§ Exercise
Starting with the line that holds "Δωρεάν παράδοση άνω" and stopping after the line that holds "wir ganz und", repeat the lines below word for word, without the pictures.

Content starts

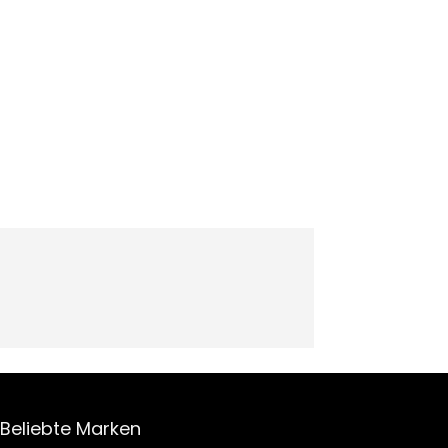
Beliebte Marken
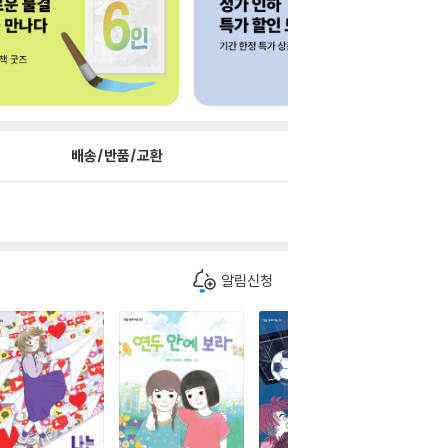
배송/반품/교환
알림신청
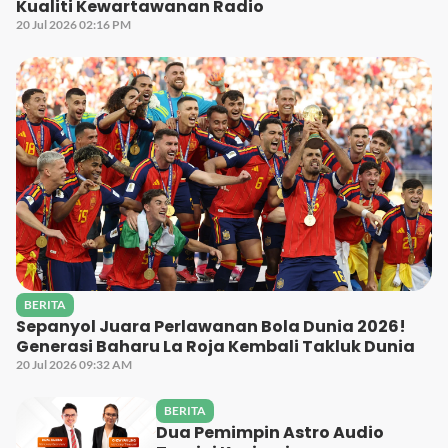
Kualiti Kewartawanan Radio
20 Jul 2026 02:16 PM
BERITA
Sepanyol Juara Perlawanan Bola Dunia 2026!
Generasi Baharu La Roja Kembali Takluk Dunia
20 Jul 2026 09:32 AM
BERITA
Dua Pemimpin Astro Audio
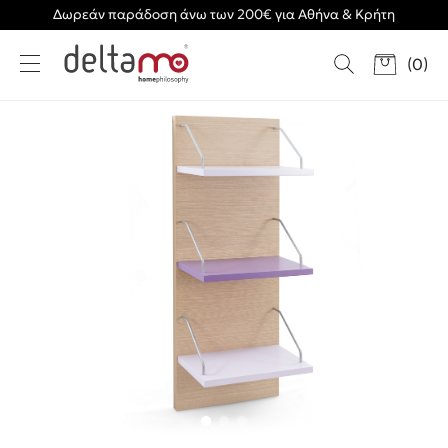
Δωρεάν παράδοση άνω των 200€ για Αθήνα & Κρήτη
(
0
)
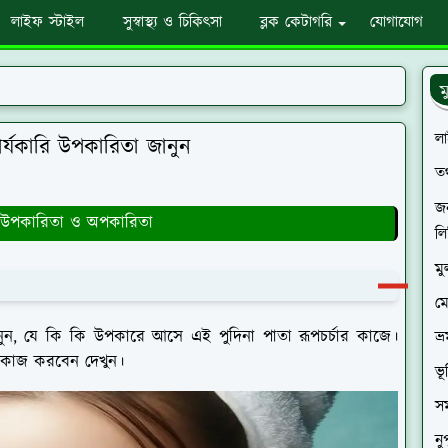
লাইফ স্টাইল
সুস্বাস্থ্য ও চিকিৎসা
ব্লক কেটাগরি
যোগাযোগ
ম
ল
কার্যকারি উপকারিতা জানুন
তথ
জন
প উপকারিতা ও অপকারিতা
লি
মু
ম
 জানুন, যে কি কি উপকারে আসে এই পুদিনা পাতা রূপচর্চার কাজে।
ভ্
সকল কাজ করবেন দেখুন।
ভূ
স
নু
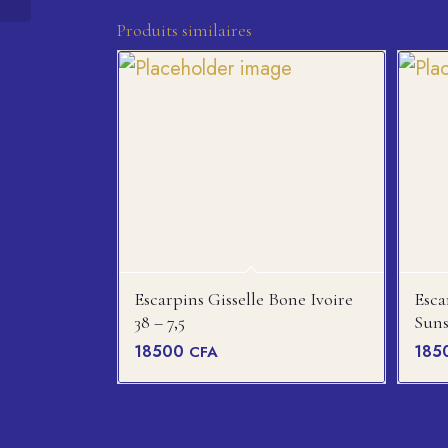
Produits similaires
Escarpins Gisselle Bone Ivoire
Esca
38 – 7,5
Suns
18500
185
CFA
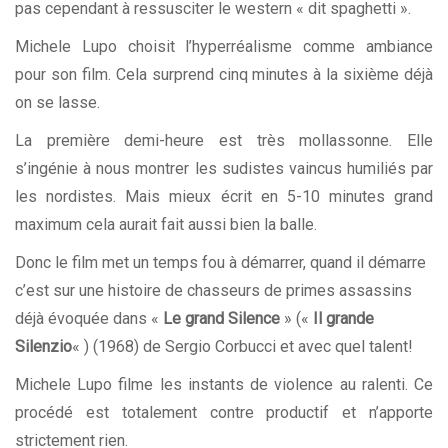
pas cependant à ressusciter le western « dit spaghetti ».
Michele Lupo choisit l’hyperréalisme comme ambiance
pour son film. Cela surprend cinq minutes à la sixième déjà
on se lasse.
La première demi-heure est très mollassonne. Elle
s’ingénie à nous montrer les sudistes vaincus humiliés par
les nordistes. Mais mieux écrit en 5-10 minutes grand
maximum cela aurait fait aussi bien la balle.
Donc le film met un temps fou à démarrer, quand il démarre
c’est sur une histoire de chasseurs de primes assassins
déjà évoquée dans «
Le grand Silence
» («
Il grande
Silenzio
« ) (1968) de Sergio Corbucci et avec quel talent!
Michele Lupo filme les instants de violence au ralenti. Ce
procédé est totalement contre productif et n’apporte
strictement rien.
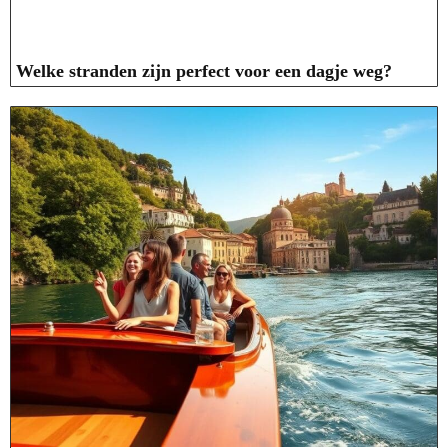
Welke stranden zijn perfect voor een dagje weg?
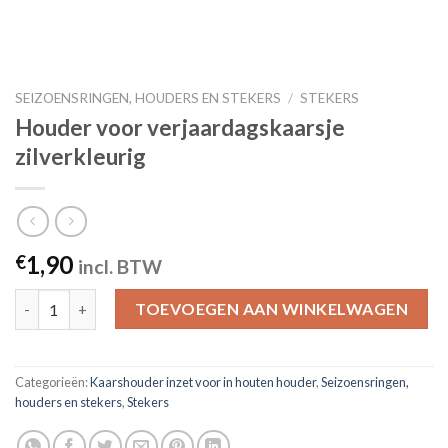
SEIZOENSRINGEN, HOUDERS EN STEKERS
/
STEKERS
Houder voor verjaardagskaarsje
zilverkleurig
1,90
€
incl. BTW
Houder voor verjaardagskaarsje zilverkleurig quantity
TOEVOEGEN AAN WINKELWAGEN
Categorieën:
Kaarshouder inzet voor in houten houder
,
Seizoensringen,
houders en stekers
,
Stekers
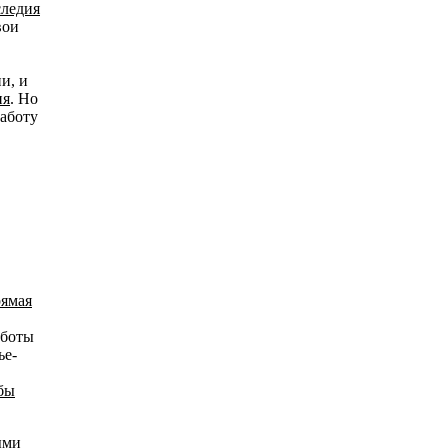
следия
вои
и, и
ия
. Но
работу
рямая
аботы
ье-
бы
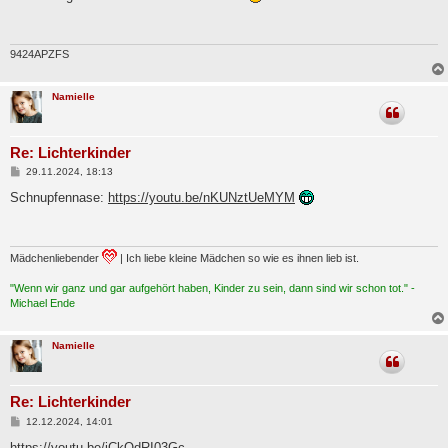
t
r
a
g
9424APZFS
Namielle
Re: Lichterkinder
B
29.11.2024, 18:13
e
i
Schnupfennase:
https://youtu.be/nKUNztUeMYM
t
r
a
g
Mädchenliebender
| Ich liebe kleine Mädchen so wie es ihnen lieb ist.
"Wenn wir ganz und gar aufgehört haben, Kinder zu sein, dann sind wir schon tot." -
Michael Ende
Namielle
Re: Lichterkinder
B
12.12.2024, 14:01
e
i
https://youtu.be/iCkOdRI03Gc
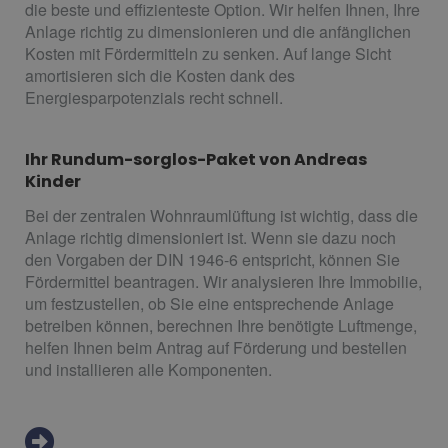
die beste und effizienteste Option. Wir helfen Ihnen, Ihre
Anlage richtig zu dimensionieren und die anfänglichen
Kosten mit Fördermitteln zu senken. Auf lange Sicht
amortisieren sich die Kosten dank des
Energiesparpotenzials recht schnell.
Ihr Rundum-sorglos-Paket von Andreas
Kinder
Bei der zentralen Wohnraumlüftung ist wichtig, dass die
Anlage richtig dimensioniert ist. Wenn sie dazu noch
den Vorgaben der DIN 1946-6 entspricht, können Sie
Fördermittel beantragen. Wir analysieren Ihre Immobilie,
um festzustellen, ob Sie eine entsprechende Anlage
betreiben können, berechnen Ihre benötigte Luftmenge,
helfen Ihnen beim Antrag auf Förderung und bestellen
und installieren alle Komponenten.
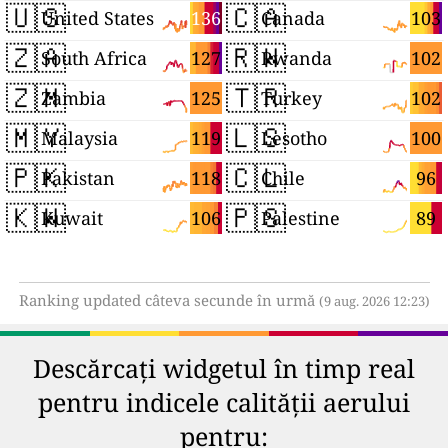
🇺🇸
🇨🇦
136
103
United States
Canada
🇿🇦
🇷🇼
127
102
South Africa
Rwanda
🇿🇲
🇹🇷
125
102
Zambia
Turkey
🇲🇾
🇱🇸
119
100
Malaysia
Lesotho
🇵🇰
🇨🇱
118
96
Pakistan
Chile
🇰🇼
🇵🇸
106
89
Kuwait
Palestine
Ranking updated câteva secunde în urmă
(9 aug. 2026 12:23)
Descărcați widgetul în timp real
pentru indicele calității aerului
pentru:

Content ends

§ Task result
Δωρεάν παράδοση άνω των 200€ για Αθήνα & Κρήτη
(
0
)
লাইফ স্টাইল
সুস্বাস্থ্য ও চিকিৎসা
ব্লক কেটাগরি
যোগাযোগ
ম
ল
কার্যকারি উপকারিতা জানুন
তথ
জন
প উপকারিতা ও অপকারিতা
লি
মু
ম
 জানুন, যে কি কি উপকারে আসে এই পুদিনা পাতা রূপচর্চার কাজে।
ভ্
সকল কাজ করবেন দেখুন।
ভূ
স
নু
Produits similaires
Escarpins Gisselle Bone Ivoire
Esca
38 – 7,5
Suns
18500
185
CFA
pas cependant à ressusciter le western « dit spaghetti ».
Michele Lupo choisit l’hyperréalisme comme ambiance
pour son film. Cela surprend cinq minutes à la sixième déjà
on se lasse.
La première demi-heure est très mollassonne. Elle
s’ingénie à nous montrer les sudistes vaincus humiliés par
les nordistes. Mais mieux écrit en 5-10 minutes grand
maximum cela aurait fait aussi bien la balle.
Donc le film met un temps fou à démarrer, quand il démarre
c’est sur une histoire de chasseurs de primes assassins
déjà évoquée dans «
Le grand Silence
» («
Il grande
Silenzio
« ) (1968) de Sergio Corbucci et avec quel talent!
Michele Lupo filme les instants de violence au ralenti. Ce
procédé est totalement contre productif et n’apporte
strictement rien.
Welke stranden zijn perfect voor een dagje weg?
SEIZOENSRINGEN, HOUDERS EN STEKERS
/
STEKERS
Houder voor verjaardagskaarsje
zilverkleurig
1,90
€
incl. BTW
Houder voor verjaardagskaarsje zilverkleurig quantity
TOEVOEGEN AAN WINKELWAGEN
Categorieën:
Kaarshouder inzet voor in houten houder
,
Seizoensringen,
houders en stekers
,
Stekers
следия
вои
и, и
ия
. Но
работу
рямая
аботы
ье-
бы
t
r
a
g
9424APZFS
Namielle
Re: Lichterkinder
B
29.11.2024, 18:13
e
i
Schnupfennase:
https://youtu.be/nKUNztUeMYM
t
r
a
g
Mädchenliebender
| Ich liebe kleine Mädchen so wie es ihnen lieb ist.
"Wenn wir ganz und gar aufgehört haben, Kinder zu sein, dann sind wir schon tot." -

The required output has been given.